Recording studio, Melbourne, 1977
I’ve been a working muso for over 40 years. My 17th birthday rolled around in 1969 and I’d already spent thousands of hours learning every Beatles, Stones, Kinks, Who and Small Faces song. I’d also begun writing my own songs and was feeling pretty sure of myself, thinking it was going to be straightforward turning all those hours into becoming a star.

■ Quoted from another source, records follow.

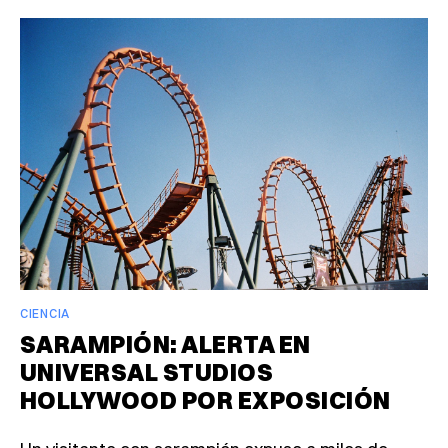
CIENCIA
SARAMPIÓN: ALERTA EN
UNIVERSAL STUDIOS
HOLLYWOOD POR EXPOSICIÓN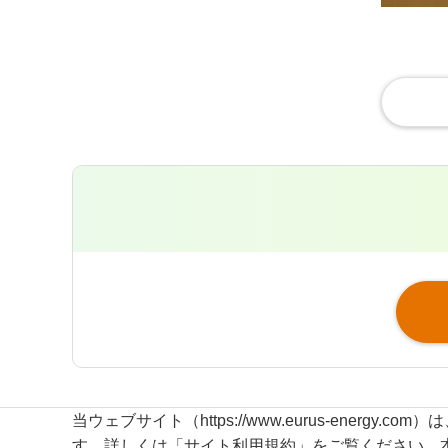
当ウェブサイト（https://www.eurus-energ
す。詳しくは「サイト利用規約」をご覧ください。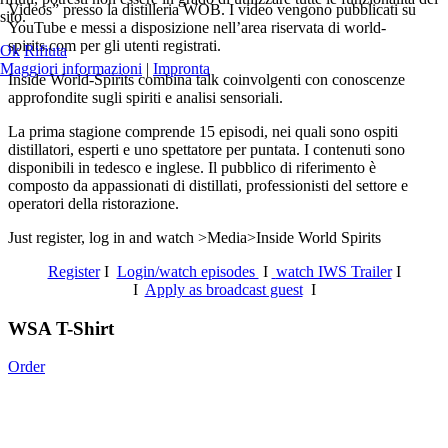
Videos” presso la distilleria WOB. I video vengono pubblicati su
sito.
YouTube e messi a disposizione nell’area riservata di world-
spirits.com per gli utenti registrati.
Ok
Rifiuta
Maggiori informazioni
|
Impronta
Inside World-Spirits combina talk coinvolgenti con conoscenze
approfondite sugli spiriti e analisi sensoriali.
La prima stagione comprende 15 episodi, nei quali sono ospiti
distillatori, esperti e uno spettatore per puntata. I contenuti sono
disponibili in tedesco e inglese. Il pubblico di riferimento è
composto da appassionati di distillati, professionisti del settore e
operatori della ristorazione.
Just register, log in and watch >Media>Inside World Spirits
Register
I
Login/watch episodes
I
watch IWS Trailer
I
I
Apply as broadcast guest
I
WSA T-Shirt
Order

Then one day in 1969 I went along to see the movie Woodstock. My head was already spinning watching superstars like The Who and Crosby Stills and Nash before Joe Cocker and the Grease Band came on, but when Joe launched into the magic intro to With A Little Help From My Friends I was instantly mesmerised. Moments later, when I realised he was covering one of my Beatles favourites, a new world opened. Here he was, blowing our minds with a version miles better than the original. It was something he was to do with many other iconic hits – songs like She Came In Thru The Bathroom Window and The Letter. He would change the feel of the song completely, without taking away from the honesty of it. Needless to say, I lined up to see Woodstock three times in a week.

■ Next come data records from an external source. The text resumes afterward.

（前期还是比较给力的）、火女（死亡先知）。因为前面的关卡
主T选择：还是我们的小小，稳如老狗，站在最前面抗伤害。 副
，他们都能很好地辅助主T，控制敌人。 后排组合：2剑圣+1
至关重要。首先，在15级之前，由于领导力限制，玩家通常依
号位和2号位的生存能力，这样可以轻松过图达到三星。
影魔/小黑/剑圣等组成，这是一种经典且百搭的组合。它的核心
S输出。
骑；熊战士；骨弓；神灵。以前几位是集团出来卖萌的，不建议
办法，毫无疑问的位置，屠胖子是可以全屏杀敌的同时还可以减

I never met Joe – it’s probable that only a few Aussies have had the pleasure. He wasn’t a Cat Walking Star, probably happy to sit in his room with a drink and a joint and whatever else. Ray Charles would have been on his stereo. In 1977, when he toured Australia for the second time, my band The Ferrets were in the middle of recording our gold album Dreams Of A Love. With Molly Meldrum as our producer, we always expected the unexpected, but when he walked in from Joe’s concert with Nicky Hopkins and Bobby Keys (sadly, also passed away recently), we were rapt and soon they were pounding and blowing us away as they added to two of our tracks. Thanks for that, Joe.

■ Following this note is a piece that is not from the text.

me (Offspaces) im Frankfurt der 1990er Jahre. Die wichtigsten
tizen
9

Even today, the last song I sing at nearly every gig is Joe’s version of Help From My Friends. It nearly kills me, because I, and most of my peers, don’t achieve that beautiful raspy tone of Joe’s easily. Sometimes I play The Beatles’ version, followed by Joe’s, just to show how much gold can be mined from one brilliant vein.
That Joe has passed away over Xmas has brought a smile to my face, for one of the funniest things I remember a superstar saying on a live record was when Joe, on the Mad Dogs And Englishmen tour, noted that it was Easter. Joe’s observation? “Hey, I want you to remember: Don’t get hung up over Easter.”
We didn’t, Joe, but I want you to know, hearing about your passing, I sure am hung up over Xmas . . .
© Billy Miller. Billy Miller is a Melbourne musician and a member of the RocKwiz family. This story is published courtesy of RocKwiz. It was first published on the RocKwiz Facebook page.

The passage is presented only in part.